FCA launches final consultation on UK crypto rules: custody, consumer protections, credit limits and reporting

The UK Financial Conduct Authority (FCA) opened a final consultation on February 12, 2025, seeking industry and public feedback by March 12, 2025, on ten proposed rules that would form a comprehensive UK crypto regulatory framework. Key proposals address business conduct and consumer protection—transparent pricing, clearer risk disclosures, marketing rules, and potential bans or limits on buying crypto with credit—and stronger custody and client asset safeguards including segregation, cold storage, multisignature, independent audits and insurance. The package also mandates enhanced reporting and transparency via standardized templates for transaction volumes, client demographics and risk exposures, plus new regulatory reporting obligations for crypto asset service providers (CASPs).

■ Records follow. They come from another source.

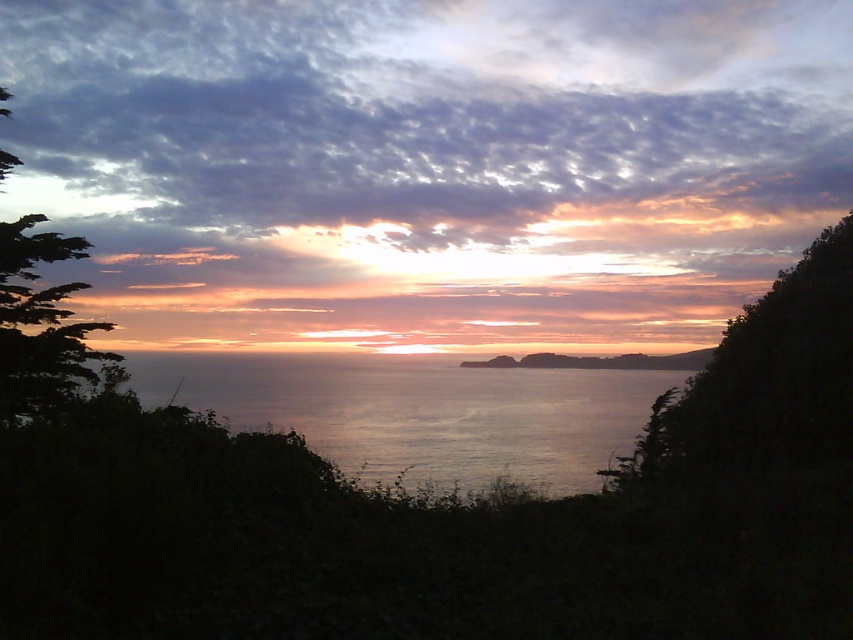 Question: Can you confirm if cloudy sky at upper center is positioned to the right of green leafy tree at left?

Choices:
 (A) yes
 (B) no

Answer: (A)

Question: Which of the following is the closest to the observer?

Choices:
 (A) (61, 369)
 (B) (607, 419)
 (C) (64, 115)

Answer: (A)

Question: Does silvery water at center have a larger size compared to green leafy tree at left?

Choices:
 (A) yes
 (B) no

Answer: (A)

Question: Observing the image, what is the correct spatial positioning of silvery water at center in reference to green leafy tree at left?

Choices:
 (A) above
 (B) below

Answer: (B)

Question: Which of the following is the farthest from the observer?

Choices:
 (A) (149, 100)
 (B) (526, 472)

Answer: (A)

Question: Which object is the closest to the silvery water at center?

Choices:
 (A) cloudy sky at upper center
 (B) green leafy tree at left

Answer: (A) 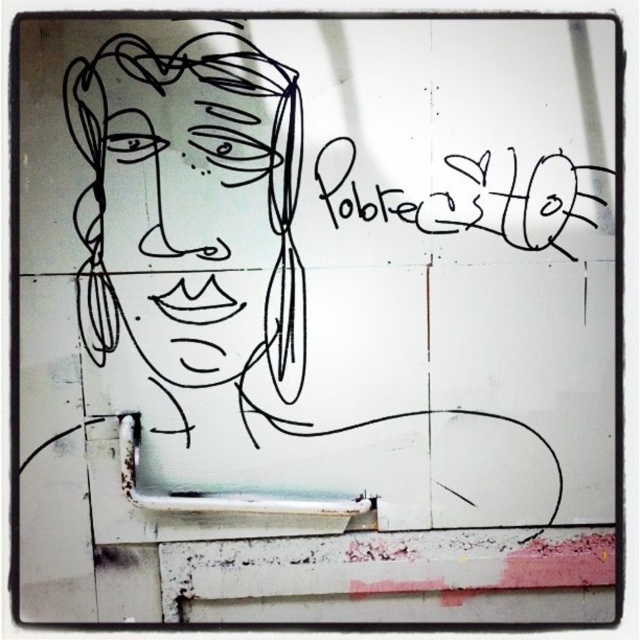 You are an art student analyzing the street art. You notice the black line drawing face at upper left and the black marker writing at upper right. Which object takes up more space in the image?

The black line drawing face at upper left is bigger than the black marker writing at upper right, so it takes up more space in the image.

You are standing in front of the street art and want to take a photo of the black line drawing face at upper left. If your camera can focus on objects up to 2 meters away, will it be able to capture the face clearly?

The black line drawing face at upper left is 2.19 meters away from the viewer, which is beyond the camera focus range of 2 meters. Therefore, the camera may not capture the face clearly.

You are an art student analyzing the street art. The coordinates point to an object in the scene. What object is located at point (189,166)?

The point (189,166) indicates the black line drawing face at upper left. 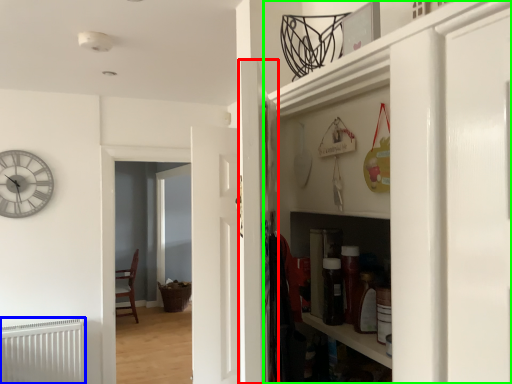 Question: Which object is positioned farthest from door (highlighted by a red box)? Select from radiator (highlighted by a blue box) and cabinetry (highlighted by a green box).

Choices:
 (A) radiator
 (B) cabinetry

Answer: (A) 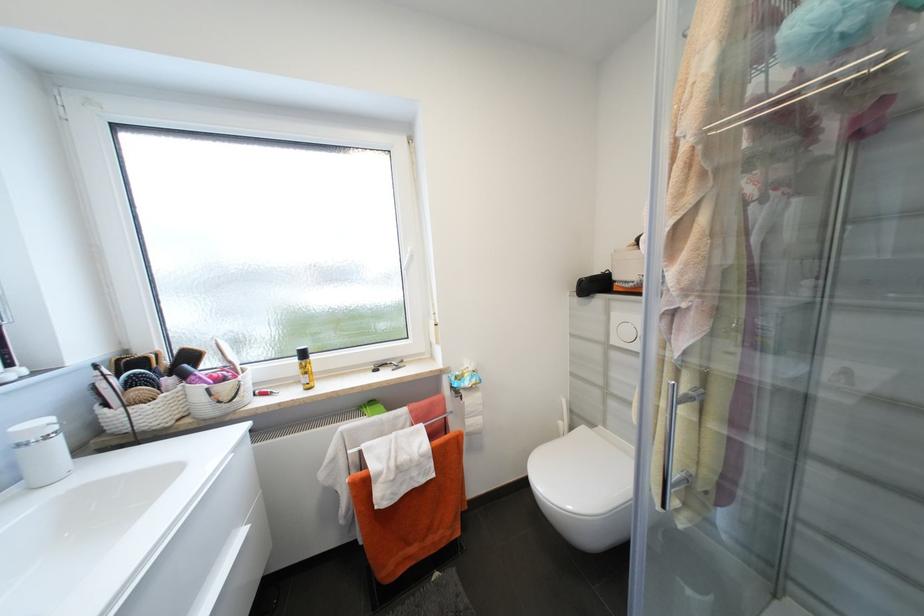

The FCA plans to review responses in April, publish final rules in Q2 2025, seek parliamentary approval and move to implementation likely in late 2025 or early 2026; applications for CASP licences are expected thereafter. Industry response is cautiously positive: exchanges welcome clarity but warn of higher compliance costs; consumer groups support credit restrictions. Expected market effects include consolidation among smaller firms, higher compliance costs, improved consumer confidence, and greater institutional participation. Traders should watch deadlines and timelines (consultation close: 12 March 2025), potential limits on credit purchases of crypto, and stricter custody standards that may raise operational costs for smaller platforms and reduce liquidity or listings in the short term while boosting long-term market integrity and institutional inflows.
Neutral
The consultation clarifies regulatory expectations, which is positive for long-term market integrity and institutional participation, but introduces measures (credit purchase limits, stricter custody and reporting) that increase compliance costs and could reduce liquidity or listings for smaller firms in the short term. For traders this means potential short-term disruption—reduced offerings, consolidation among smaller platforms, and localized liquidity squeezes—while the long-term effect is likely neutral to mildly bullish as clearer rules increase investor confidence and encourage institutional flows. Overall, the immediate price impact for crypto assets is uncertain and likely muted, so the categorization is neutral.